从起楼梯道口数起,从壹排到花自来的玖号房共九间,西五间再从楼梯道口数起,却是自拾捌号房排到拾号房。
东南西北四面皆是个回字形的互通楼道,二楼与三楼都一样。
也就是说,自花自来的玖号房出来,只要穿过中间南面的看台,便是到拾号房的最近距离。
被东、西、北三面客房及南面看台围着的中间那一块地方则是客栈里的包厢雅间。
二楼、三楼都有包厢雅间,不过也是按着有分等级的,二楼的是普通的包厢雅间,三楼则是需预订的包厢雅间。
阴十七与花自来赶了一下午的路,风尘仆仆,两人确实需要好好地洗漱一番。
半个时辰后,两人清爽地坐在看台临街的桌子旁,不再穿着衙服,两人都各换了一套常服。
赵有来是个很有心的店小二,不但上了花自来在珑门客栈时喜欢吃的菜色,还问了阴十七喜欢吃的菜色,然而花自来只与他说了一个字——肉。
于是此刻阴十七看着三菜一汤中,除了一盘青菜之外俱都或多或少拌着肉的其他三盘菜色,她突然庆幸她是与花自来来的珑门客栈,而不是与展颜同行。
夹了两筷子青菜嚼了嚼之后,阴十七想起捌号房中床榻上的浅绿色被褥,及被褥上与玫红被褥上一模一样的杜鹃花,她道:
“花大哥,你说你在珑门客栈有见过案发现场的玫红被褥,是在哪里见到的?”
花自来明白阴十七的话,喝了一口鱼汤后解释道:
“三楼上房的被褥俱都是浅绿色的,一楼普通客房的被褥则是深蓝色的,只有二楼中等客房的被褥才是玫红色的。”
二楼中等客房?
阴十七道:“我想去看看。”
花自来点头道:“用完膳我们就去。”
阴十七问:“为什么我们不住二楼的中等客房?”
那样会更有利于两人就近查案。
花自来本来也想来着,且与赵有来提过了,但赵有来说,二楼客房皆已住满,他与阴十七来晚了一步。

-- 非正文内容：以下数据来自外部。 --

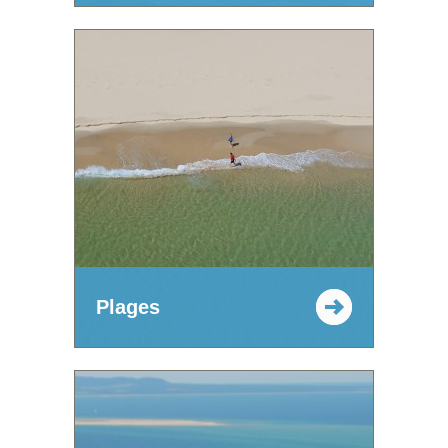
Plages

二楼的客房间数、格局皆与三楼一样,连号码牌房间都是在同样的位置。
阴十七所在三楼的捌号上等客房同样位置之下,便是二楼的捌号中等客房,这个客房是一个年愈不惑之年的中年男子所住,他是经过桫林县的过路商人,只在珑门客栈过一个夜,明日一早便会退房离开。
花自来便是找这个中年商人商量,中年商人很是豪爽,大概也是含着不想得罪官差的念头,他很快点头答应。
阴十七与花自来进了捌号中等客房,果然见到了床上的玫红被褥,与在千光寺阵厢房案发现场看到的一模一样。
可除此之外,再无其他是相同的。
阴十七甚至还特意瞧了瞧捌号中等客房内唯一一张桌子的四个桌脚底下,却是空无一物。
花自来有听过展颜在四个桌脚底下找到四小块玫红方正棉布这一线索,见阴十七在看完桌脚底下之后失望的神色,他不禁道:
“这二楼的中等客房还有十七间,或许其他房间里我们可以找到点线索。”
接下来一个时辰,阴十七与花自来分开去敲开二楼每个房客的门,环视了客房内一眼后,再问一声四方桌桌脚底下是否有发现四小块玫红方正棉布?
答案统统是,没有。
不仅没有发现垫桌脚的玫红方正棉布,连客房中的摆设与案发现场也是没半点相像的。
与花自来碰了个头,互知都没什么收获之后,阴十七有些气馁地回到捌号房,倒在床榻上望着帐顶的五蝠吉详图案,微微将思绪放空。
“笃、笃笃!”
也不知过了多久,就在阴十七朦朦胧胧昏昏欲睡之际,突然传来敲门声,她以为是花自来要过来窜门,便起身到门边开门。
可一开门,却发现门外根本就没人,而是看到一个人影自楼道闪过。